Hi Dr Justin
I hate saying no to my kids. I keep softening up, getting talked around, giving in. I’m getting walked all over. How do I set limits and still feel like I’m being a good mum?
This is important so I’m saying it clearly at the start:
You can’t be a good mum if you don’t set limits!
But as you’ve realised, one of the most difficult parts of parenting is saying no. Unfortunately sometimes we have to. Sometimes plans change, or something might not be safe. At times someone else’s needs may matter more, or what our child wants they can’t have.
And while they might not thank you for it, setting limits is one of the best things you can do for your child. Saying ‘no’ teaches our kids important lessons about life, independence, empathy and getting along.
Research shows that the best parenting style is one that combines setting limits with warmth. These parents are nurturing and responsive, but set firm limits for their children. They listen to their child’s point of view, but they don’t always accept it. And it works! Their children tend to be friendly, self-reliant, cooperative, curious and goal-oriented.
So how can we say no, but still let our kids know that we empathise with them? How can we be firm and warm?
Give them their wish in fantasy
It’s important to remember that our kids have big feelings… and that’s ok! We might need to limit behaviour, but big feelings are allowed. And while our kids don’t always need us to say yes, they do need to feel heard. All humans are more willing to cooperate once their feelings have been acknowledged. Our kids are no different.
So when your child wants something that you can’t (or won’t) say yes to, you can still show him that you emphathise. Give him his wish in fantasy.

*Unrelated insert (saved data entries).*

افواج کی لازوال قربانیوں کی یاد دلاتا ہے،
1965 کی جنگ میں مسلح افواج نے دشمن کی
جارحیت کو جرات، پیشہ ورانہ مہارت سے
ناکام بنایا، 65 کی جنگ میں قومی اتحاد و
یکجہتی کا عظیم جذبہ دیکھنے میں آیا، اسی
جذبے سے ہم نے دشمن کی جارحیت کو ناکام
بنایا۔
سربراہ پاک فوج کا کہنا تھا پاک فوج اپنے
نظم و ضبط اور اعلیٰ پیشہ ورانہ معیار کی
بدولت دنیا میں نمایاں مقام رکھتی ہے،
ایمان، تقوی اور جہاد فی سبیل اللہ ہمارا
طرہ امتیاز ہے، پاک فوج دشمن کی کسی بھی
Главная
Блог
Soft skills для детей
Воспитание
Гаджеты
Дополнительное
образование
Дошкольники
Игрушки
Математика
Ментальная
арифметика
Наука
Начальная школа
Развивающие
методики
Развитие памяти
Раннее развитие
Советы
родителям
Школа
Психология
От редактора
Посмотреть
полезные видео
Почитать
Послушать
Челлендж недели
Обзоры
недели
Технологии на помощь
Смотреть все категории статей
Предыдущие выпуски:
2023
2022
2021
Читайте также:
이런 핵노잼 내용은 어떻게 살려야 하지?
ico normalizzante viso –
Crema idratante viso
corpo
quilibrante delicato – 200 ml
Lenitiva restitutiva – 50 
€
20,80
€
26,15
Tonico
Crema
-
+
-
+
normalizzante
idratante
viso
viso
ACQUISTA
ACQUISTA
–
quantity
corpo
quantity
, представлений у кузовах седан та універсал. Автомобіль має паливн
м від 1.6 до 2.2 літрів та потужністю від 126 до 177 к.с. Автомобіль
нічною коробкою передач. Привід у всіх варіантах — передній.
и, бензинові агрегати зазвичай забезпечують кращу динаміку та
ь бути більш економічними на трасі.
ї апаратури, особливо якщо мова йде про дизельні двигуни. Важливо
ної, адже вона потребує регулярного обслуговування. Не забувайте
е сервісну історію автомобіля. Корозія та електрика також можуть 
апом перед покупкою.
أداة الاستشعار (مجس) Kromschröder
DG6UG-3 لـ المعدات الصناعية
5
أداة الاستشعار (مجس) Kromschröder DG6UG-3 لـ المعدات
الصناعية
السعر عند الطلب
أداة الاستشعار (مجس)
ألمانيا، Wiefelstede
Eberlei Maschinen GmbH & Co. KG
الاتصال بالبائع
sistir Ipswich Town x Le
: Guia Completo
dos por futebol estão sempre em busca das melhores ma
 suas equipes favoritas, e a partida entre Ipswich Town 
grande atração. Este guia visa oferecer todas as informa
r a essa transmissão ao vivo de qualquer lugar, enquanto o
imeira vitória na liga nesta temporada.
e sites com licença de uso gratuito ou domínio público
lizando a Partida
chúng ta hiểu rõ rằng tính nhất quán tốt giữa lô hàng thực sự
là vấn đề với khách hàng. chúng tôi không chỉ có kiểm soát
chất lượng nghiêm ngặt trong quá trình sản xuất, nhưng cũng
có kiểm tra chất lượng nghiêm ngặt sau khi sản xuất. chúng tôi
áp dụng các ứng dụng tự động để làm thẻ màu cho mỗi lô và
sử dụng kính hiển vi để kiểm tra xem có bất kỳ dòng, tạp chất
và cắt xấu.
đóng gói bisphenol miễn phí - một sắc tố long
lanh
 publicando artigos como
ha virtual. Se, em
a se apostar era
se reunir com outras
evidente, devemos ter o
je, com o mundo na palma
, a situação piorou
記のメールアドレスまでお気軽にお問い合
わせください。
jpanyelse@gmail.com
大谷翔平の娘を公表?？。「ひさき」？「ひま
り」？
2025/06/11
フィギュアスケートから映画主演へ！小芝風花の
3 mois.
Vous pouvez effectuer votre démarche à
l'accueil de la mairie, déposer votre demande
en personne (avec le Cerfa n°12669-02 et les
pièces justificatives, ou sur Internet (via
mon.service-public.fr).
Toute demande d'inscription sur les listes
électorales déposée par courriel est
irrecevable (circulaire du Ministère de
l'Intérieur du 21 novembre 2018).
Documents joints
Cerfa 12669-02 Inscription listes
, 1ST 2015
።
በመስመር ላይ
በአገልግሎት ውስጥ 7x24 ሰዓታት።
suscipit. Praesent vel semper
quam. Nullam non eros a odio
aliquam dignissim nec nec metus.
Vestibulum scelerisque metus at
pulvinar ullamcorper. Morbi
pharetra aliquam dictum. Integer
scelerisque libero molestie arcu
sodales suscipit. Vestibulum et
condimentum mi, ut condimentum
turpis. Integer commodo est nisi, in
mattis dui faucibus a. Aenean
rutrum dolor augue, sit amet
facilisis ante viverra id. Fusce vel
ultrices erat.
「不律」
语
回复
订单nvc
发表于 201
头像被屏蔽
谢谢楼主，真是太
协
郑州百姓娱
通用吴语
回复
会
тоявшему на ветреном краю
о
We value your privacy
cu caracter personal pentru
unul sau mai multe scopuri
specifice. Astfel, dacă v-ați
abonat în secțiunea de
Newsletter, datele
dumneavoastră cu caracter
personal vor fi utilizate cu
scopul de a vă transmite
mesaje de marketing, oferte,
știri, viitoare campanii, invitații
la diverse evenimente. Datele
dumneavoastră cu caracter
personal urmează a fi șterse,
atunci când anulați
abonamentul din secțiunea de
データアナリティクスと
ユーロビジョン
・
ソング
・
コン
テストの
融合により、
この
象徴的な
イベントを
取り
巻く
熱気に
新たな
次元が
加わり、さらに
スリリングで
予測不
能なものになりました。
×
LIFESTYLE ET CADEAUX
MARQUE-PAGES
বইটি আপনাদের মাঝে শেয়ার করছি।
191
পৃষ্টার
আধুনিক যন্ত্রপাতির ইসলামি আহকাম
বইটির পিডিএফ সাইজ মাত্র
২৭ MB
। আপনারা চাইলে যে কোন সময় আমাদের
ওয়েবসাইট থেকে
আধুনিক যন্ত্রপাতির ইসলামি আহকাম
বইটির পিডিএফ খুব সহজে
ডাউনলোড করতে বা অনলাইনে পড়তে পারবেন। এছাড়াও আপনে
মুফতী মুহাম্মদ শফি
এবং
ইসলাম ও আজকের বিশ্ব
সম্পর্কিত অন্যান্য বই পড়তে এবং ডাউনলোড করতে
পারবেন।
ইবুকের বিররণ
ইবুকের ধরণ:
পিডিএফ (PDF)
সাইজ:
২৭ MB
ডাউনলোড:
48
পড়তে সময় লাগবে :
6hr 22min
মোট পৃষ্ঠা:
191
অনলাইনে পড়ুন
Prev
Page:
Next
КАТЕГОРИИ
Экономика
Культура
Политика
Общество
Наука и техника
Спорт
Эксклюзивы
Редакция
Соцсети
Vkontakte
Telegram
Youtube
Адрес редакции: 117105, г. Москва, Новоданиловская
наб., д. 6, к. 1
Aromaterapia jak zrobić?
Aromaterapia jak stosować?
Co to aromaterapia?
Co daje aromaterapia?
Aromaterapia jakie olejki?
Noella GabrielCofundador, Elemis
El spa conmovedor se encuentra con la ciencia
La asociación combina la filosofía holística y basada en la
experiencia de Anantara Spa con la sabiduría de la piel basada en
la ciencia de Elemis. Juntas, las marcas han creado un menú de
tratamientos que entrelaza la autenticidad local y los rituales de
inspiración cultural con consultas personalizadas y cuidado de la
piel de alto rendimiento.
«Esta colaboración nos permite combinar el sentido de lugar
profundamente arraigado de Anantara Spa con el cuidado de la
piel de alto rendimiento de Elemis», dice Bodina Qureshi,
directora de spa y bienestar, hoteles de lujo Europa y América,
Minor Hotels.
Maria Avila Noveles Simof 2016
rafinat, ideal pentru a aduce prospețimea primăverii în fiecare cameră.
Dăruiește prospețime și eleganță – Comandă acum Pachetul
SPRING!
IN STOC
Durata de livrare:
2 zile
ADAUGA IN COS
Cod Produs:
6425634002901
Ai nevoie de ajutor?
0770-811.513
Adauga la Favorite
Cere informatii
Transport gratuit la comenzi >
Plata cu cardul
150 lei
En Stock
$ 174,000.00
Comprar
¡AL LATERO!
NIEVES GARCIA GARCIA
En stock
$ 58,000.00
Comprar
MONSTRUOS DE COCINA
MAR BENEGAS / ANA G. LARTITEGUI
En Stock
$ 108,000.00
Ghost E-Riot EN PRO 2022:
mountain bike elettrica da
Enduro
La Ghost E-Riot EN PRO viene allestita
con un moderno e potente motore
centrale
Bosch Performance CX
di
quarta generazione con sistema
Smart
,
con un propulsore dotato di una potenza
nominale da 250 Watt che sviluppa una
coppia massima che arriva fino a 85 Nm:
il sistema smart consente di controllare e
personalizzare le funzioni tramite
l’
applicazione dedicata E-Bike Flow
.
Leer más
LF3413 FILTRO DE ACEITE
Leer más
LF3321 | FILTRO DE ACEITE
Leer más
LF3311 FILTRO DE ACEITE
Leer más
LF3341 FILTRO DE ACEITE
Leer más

Here is an example. Imagine you’re in the supermarket with your child. You’re at the checkout and it’s been a long tiring day. You just want to get out of there and get home. Suddenly your child pipes up, ‘I want a lolly!’ You inwardly groan. It’s just before dinner and you need to say no! You can feel a tantrum brewing. The last thing you need is a public meltdown!
But it doesn’t have to end in a meltdown. Here’s what you do.
First, connect with your child. Touch him on the arm, get down to his level and make eye contact. 90% of good parenting is connection.
Then, give him what he wants in fantasy. Say, ‘I wish you could have a lolly! What kind would you get?’ Hopefully your child will start to calm down straight away, and think about the answer. ‘Freddo Frog’, he might say. ‘Oh that’s a great choice. I would pick lolly, or maybe freckles.’
Depending on how big your child’s feelings are, you might need to extend the fantasy. You might say, ‘What if our car was made of lollies, we’d never have to go to the supermarket again!’ Your child might say, ‘The wheels could be cookies!’
When you give your child what he wants in fantasy, it shows him that you understand his feelings and you care. Once he hears this, it is much easier for him to transition from overwhelmed by his big feelings, to dealing with a situation that (from his perspective) is less than ideal.
When you engage your child in fantasy you are speaking to him in his favourite language – play. This reinforces your connection. It also shows your child that even if the world sometimes feels unfair, it is basically safe. This is because he has felt heard and understood.
But does it work?
You might be wondering if this really works. I recently received an email from Alex, a guy who sat sceptically in one of my workshops as I described this very principle.
In the email he says, ‘I had just taken my daughter to swimming lessons when I got a text from my wife asking me to grab a few things from the supermarket. No problem’, he thought. But as he got to the checkout, his daughter, Edie, wanted a lolly. Alex said no, and immediately the tears appeared.
He says in his email, ‘Hang on, haven’t I heard this scenario before?’
So he put the principle into practice. He says, ‘I crouch down and with soft eyes tell Edie that I like lollies too.’ He says to her, ‘What sort of lolly,’ to which she replied, ‘red one’. ‘Oh I like red lollies too’, he says. ‘I like green ones as well. Do you like green ones?’
This goes on as they pay for the groceries, and when they leave Edie is calm and happily eating a banana. Alex says, ‘I was already feeling pretty smug about this but then turn round to see the other parent and an old guy behind me in the queue giving me a round of applause.’
We might not always get a round of applause but putting this principle into practice will help us through the tough ‘nos’ with our children. They may still want what they can’t have, but we’ll be able to playfully get them through it. And in the process, teach them.